Two "Wukongs" in Conflict: APP Names Constituting Trademark Infringement Is Not Acceptable!
2025-01-25   |   发布于:赛立信
Recently, the Fujian Provincial Higher People's Court concluded a second-instance case involving alleged trademark infringement and unfair competition related to an "APP" name, which has attracted considerable attention.
The plaintiff in the case is Xiamen Maji Brothers Network Technology Co., Ltd., which holds trademarks such as "Wukong Fen Shen" and "Wukong Duo Kai." These trademarks are registered for use in Class 9, covering recorded computer programs, recorded computer operating programs, computer software (recordable), and downloadable computer application software.
The defendant is Xiamen Quantum Stack Technology Co., Ltd. The APP developed and operated by this company was launched on the platform under the names "Wukong Fen Shen" and "Wukong Duo Kai." The earliest release date was October 30, 2017, and the software has accumulated approximately 140 million downloads.
As the software's download volume increased, Maji Company also took notice and sent emails to several mobile application platforms, alleging that the software APP constituted trademark infringement and requesting the platforms to remove the software.
In its counter-notice, Quantum Company argued that its products predated Maji Company and accused Maji of maliciously registering the trademarks. It also initiated procedures such as trademark objections and invalidation declarations against the "Wukong Fen Shen" and "Wukong Duo Kai" trademarks.
In 2022, Maji Company sued Quantum Company in the Xiamen Intermediate People's Court of Fujian Province, citing trademark infringement and unfair competition, and requested the court to order the defendant to cease the infringing acts and compensate for 2.25 million yuan.
During the trial, the plaintiff company stated that the defendant was suspected of engaging in false or misleading commercial promotional activities. Due to the rule that APP names on mobile application platforms cannot be identical, the plaintiff's own "Wukong Fen Shen" APP could not be launched in a timely manner. However, the defendant company was able to benefit from the promotional efforts of the plaintiff's software, causing significant losses to the plaintiff.
The defendant company, on the other hand, argued that the "Wukong Fen Shen" APP had already achieved over 7 million downloads and a good reputation before the application date of the involved trademark. It claimed that it had established a certain level of influence through prior use, and since the plaintiff had not actually used the involved trademark, the defendant did not infringe the plaintiff's trademark rights or engage in unfair competition.

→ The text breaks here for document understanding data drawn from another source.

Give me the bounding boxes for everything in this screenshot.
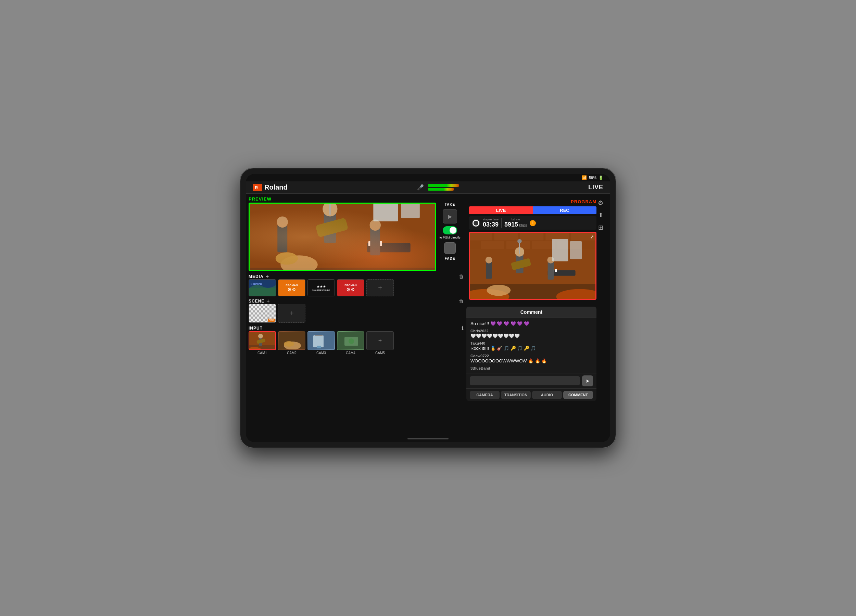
band-scene-bg <box>249 204 435 270</box>
program-video[interactable]: ⤢ <box>469 232 596 300</box>
take-label: TAKE <box>445 203 455 206</box>
scene-delete-button[interactable]: 🗑 <box>459 298 463 304</box>
media-scene-input: MEDIA + 🗑 <box>249 274 463 433</box>
preview-label: PREVIEW <box>249 197 436 201</box>
cam4-svg <box>337 332 364 350</box>
svg-rect-78 <box>570 241 582 259</box>
scene-section-header: SCENE + <box>249 298 270 304</box>
home-bar <box>408 438 448 439</box>
svg-rect-51 <box>470 233 493 240</box>
cam2-label: CAM2 <box>287 351 297 355</box>
scene-thumbnails: PRO + <box>249 304 463 323</box>
toggle-knob <box>450 227 456 234</box>
share-icon[interactable]: ⬆ <box>598 212 603 219</box>
bitrate-info-icon[interactable]: i <box>530 220 536 226</box>
fade-label: FADE <box>445 257 456 260</box>
audio-level-meters <box>428 184 459 190</box>
comment-send-button[interactable]: ➤ <box>582 375 593 386</box>
svg-text:⬡ SHARPIE: ⬡ SHARPIE <box>251 283 262 285</box>
cam2-thumb[interactable] <box>278 331 305 350</box>
expand-icon[interactable]: ⤢ <box>590 234 594 240</box>
cam1-svg <box>249 332 276 350</box>
stats-divider <box>501 218 502 228</box>
media-thumb-1[interactable]: ⬡ SHARPIE <box>249 279 276 296</box>
take-button[interactable]: ▶ <box>443 209 457 223</box>
input-info-button[interactable]: ℹ <box>462 325 463 331</box>
elapse-label: elapse time <box>483 218 499 221</box>
input-header-row: INPUT ℹ <box>249 325 463 331</box>
main-content: PREVIEW <box>246 194 610 435</box>
media-section: MEDIA + 🗑 <box>249 274 463 296</box>
roland-logo: R Roland <box>253 183 288 191</box>
comment-user-3: Cdcw0722 <box>470 354 592 358</box>
cam2-wrapper: CAM2 <box>278 331 305 355</box>
input-thumbnails: CAM1 <box>249 331 463 355</box>
media-add-button[interactable]: + <box>266 274 269 279</box>
fade-button[interactable] <box>444 242 456 254</box>
take-pgm-controls: TAKE ▶ to PGM directly <box>436 197 463 271</box>
cam5-thumb[interactable]: + <box>366 331 394 350</box>
svg-point-69 <box>485 257 493 264</box>
media-delete-button[interactable]: 🗑 <box>459 274 463 279</box>
tab-audio[interactable]: AUDIO <box>532 391 562 399</box>
tab-camera[interactable]: CAMERA <box>470 391 500 399</box>
media-thumb-4[interactable]: PROMAN ⚙⚙ <box>337 279 364 296</box>
bottom-tabs: CAMERA TRANSITION AUDIO COMMENT <box>466 389 596 401</box>
cam2-svg <box>279 332 305 350</box>
comment-user-4: 3BlueBand <box>470 366 592 370</box>
svg-point-49 <box>349 338 354 344</box>
program-video-svg <box>470 233 596 299</box>
svg-rect-46 <box>317 346 321 349</box>
svg-rect-45 <box>315 335 323 336</box>
elapse-value: 03:39 <box>483 221 499 228</box>
grid-icon[interactable]: ⊞ <box>598 224 603 231</box>
comment-input-field[interactable] <box>470 376 580 386</box>
preview-video[interactable] <box>249 203 436 271</box>
media-thumb-2[interactable]: PROMAN ⚙⚙ <box>278 279 305 296</box>
svg-rect-77 <box>552 239 568 261</box>
status-bar-right: 📶 59% 🔋 <box>582 175 603 180</box>
comment-text-2: Rock it!!!! 🏅 🎸 🎵 🔑 🎵 🔑 🎵 <box>470 345 592 352</box>
media-add-thumb[interactable]: + <box>366 279 394 296</box>
rec-tab[interactable]: REC <box>533 206 596 214</box>
tab-comment[interactable]: COMMENT <box>563 391 593 399</box>
bitrate-label: bitrate <box>511 218 520 221</box>
scene-section: SCENE + 🗑 PRO + <box>249 298 463 323</box>
live-rec-tabs: LIVE REC <box>469 206 596 214</box>
side-icons: ⚙ ⬆ ⊞ <box>596 197 605 303</box>
live-tab[interactable]: LIVE <box>469 206 533 214</box>
scene-add-thumb[interactable]: + <box>278 304 305 323</box>
cam4-wrapper: CAM4 <box>337 331 364 355</box>
scene-add-button[interactable]: + <box>266 298 270 304</box>
right-side: PROGRAM LIVE REC elapse time 03:39 <box>466 194 610 435</box>
comment-item-0: So nice!!! 💜 💜 💜 💜 💜 💜 <box>470 321 592 327</box>
status-bar: 📶 59% 🔋 <box>246 174 610 181</box>
level-meter-1 <box>428 184 459 187</box>
right-panel: PROGRAM LIVE REC elapse time 03:39 <box>466 197 596 303</box>
cam4-label: CAM4 <box>346 351 356 355</box>
battery-icon: 🔋 <box>599 175 603 180</box>
media-thumb-3-text: SHARPIESOUNDS <box>312 289 330 291</box>
cam3-thumb[interactable] <box>308 331 335 350</box>
roland-r-badge: R <box>253 184 262 191</box>
comment-text-0: So nice!!! 💜 💜 💜 💜 💜 💜 <box>470 321 592 327</box>
scene-thumb-1[interactable]: PRO <box>249 304 276 323</box>
cam1-thumb[interactable] <box>249 331 276 350</box>
preview-program-area: PREVIEW <box>249 197 463 271</box>
app-header: R Roland 🎤 LIVE <box>246 181 610 194</box>
tab-transition[interactable]: TRANSITION <box>501 391 531 399</box>
cam3-wrapper: CAM3 <box>308 331 335 355</box>
comment-item-2: Taku440 Rock it!!!! 🏅 🎸 🎵 🔑 🎵 🔑 🎵 <box>470 341 592 352</box>
media-header-row: MEDIA + 🗑 <box>249 274 463 279</box>
gear-icon[interactable]: ⚙ <box>598 199 603 207</box>
media-thumb-3[interactable]: ★★★ SHARPIESOUNDS <box>308 279 335 296</box>
to-pgm-toggle[interactable] <box>443 226 457 234</box>
cam4-thumb[interactable] <box>337 331 364 350</box>
cam3-label: CAM3 <box>316 351 326 355</box>
scene-label: SCENE <box>249 299 264 304</box>
input-section: INPUT ℹ <box>249 325 463 355</box>
comment-item-1: Chris2022 🤍🤍🤍🤍🤍🤍🤍🤍🤍 <box>470 329 592 339</box>
cam5-label: CAM5 <box>375 351 385 355</box>
scene-overlay <box>249 204 435 270</box>
media-thumb-4-text: PROMAN <box>345 284 357 287</box>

After the trial, the court held that:
  1. The defendant company's use of "Wukong Fen Shen" and "Wukong Duo Kai" as APP names, uploading them to multiple mobile application platforms for download and use by the relevant public, and promoting them, constituted an act of identifying the source of goods or services. The goods or services provided by the accused software were identical to the categories of use of the involved trademarks. This behavior was likely to mislead the public into believing that the APP provided by the defendant company originated from the plaintiff company or had a specific connection with it, thus constituting an infringement of the exclusive right to use the registered trademarks.
  2. Regarding the defendant company's claim of prior use rights, the investigation revealed that the download volume of the "Wukong Fen Shen" APP before the application date of the involved trademark was relatively limited and insufficient to prove that it had reached a certain level of influence. Therefore, the court did not support this claim.
The court ultimately ruled that the defendant company must immediately cease the infringing acts and determined that it should compensate the plaintiff company for economic losses and reasonable expenses amounting to 200,000 yuan.
After the first-instance judgment, both Maji Company and Quantum Company appealed to the Fujian Higher People's Court. The second-instance judgment of the Fujian Higher People's Court dismissed the appeals of Maji Company and Quantum Company and upheld the first-instance judgment.
Summary:
Article 76 of the Implementing Regulations of the Trademark Law stipulates that using a mark identical or similar to another person's registered trademark as a product name or decoration on the same or similar goods, which misleads the public, is considered an act of infringing the exclusive right to use a registered trademark as specified in Article 57, Paragraph 2 of the Trademark Law.